Anderson's Report Is a Vital Addition to the Debate on Privacy and Security

This calm and well-informed approach is vital to ensure that no new legislation is rushed through to beat the sunset clause of December 2016 outlined in the Data Retention and Investigatory Powers Act.

For those of us that have been calling for more clarity and transparency in how the intelligence and law enforcement agencies use their powers, David Anderson QC's fair and balanced Investigatory Powers Review, comes as welcome reading.

In his role as the Independent Reviewer of Terrorism Legislation he was asked to scrutinise the surveillance powers that are currently in use, as well as the safeguards in place to control them. His 373 page report and 124 recommendations will no doubt act as a major reference point in the wider debate as it unfolds.

It comes as a pleasant antidote to some of the more hyperbolic rhetoric that exists in this sphere. Early in the report Mr Anderson states that "claims of exceptional or unprecedented threat levels - particularly if relied upon for the purposes of curbing well-established liberties - should be approached with scepticism".

There are a number of recommendations to be welcomed.

Mr Anderson's focus on making the legislation clearer is to be applauded. Commenting that the current system is "fragmented, obscure, under constant challenge and variable in the protections that it affords the innocent", Mr Anderson recommends that it is time for a "clean slate". For too long these laws have been all but inaccessible to ordinary members of the public, who simply cannot understand the highly complex legalistic jargon that appears throughout the numerous pieces of legislation. His proposals to combine and amend some of the most widely used laws will undoubtedly help deal with this.

Linked to this are his recommendations on transparency. Mr Anderson argues that when new powers are used or proposed the public should be informed at the earliest possible opportunity, giving them a clearer understanding of what the agencies tasked with keeping us safe can do. Perhaps most

important is his argument that individuals who have been the subject of wrongful surveillance should be told. This allows for a person to challenge the practice in court; something that Big Brother Watch has called for on a number of occasions.

The report's criticism of the outdated and time sapping process involved in a Secretary of State signing off interception warrants is another good point. The introduction of a judge as the final point of approval will give the system more accountability and allow the legal implications that may apply to these powers the scrutiny they deserve.

His report comes as a welcome addition to the ongoing debate around access to Communications Data, the subject of Big Brother Watch's most recent research.

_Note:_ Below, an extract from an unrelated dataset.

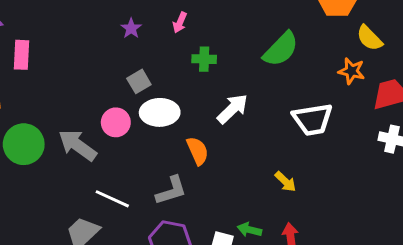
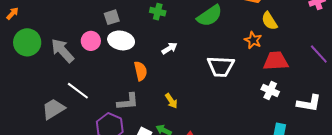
white arrow: (233, 109) -> (169, 48), size x0.7
yellow arrow: (285, 182) -> (171, 101), moved
gray L-shape: (171, 190) -> (128, 102), moved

Those arguing for ever more intrusive powers would do well to read his comments on the "Snoopers' Charter" and his assertion that no compelling case has yet been made for some of the proposed powers.

Whilst we are supportive of much of the report, there are some areas of concern. Although the examples of bulk data collection that have been presented are an interesting starting point they cannot be the end of the debate. We still need much more evidence about the use and success of this tactic before it can be deemed necessary or indeed a proportionate response to the problem.

Of course none of these recommendations or indeed any of this work will matter if the political determination to properly consider and debate them is not there or is not given the necessary time. To date the debate has been sadly lacking in the UK. This is especially true in comparison to the reaction of US politicians; who recently passed legislation reforming their own surveillance infrastructure.

Mr Anderson's report deserves the full attention of Parliament and it should now be the case that it is thoroughly discussed and its findings properly considered. The Home Secretary's response in the House of Commons was muted and the announcement from Number 10, just a few hours after the report was released, indicating that one of the recommendations is unlikely to be considered is disheartening.

Though it was encouraging to hear the announcement of a Joint Committee to scrutinise the upcoming Investigatory Powers Bill it is now important that the debate continues in the measured and transparent way Mr Anderson has demonstrated in his report. This calm and well-informed approach is vital to ensure that no new legislation is rushed through to beat the sunset clause of December 2016 outlined in the Data Retention and Investigatory Powers Act.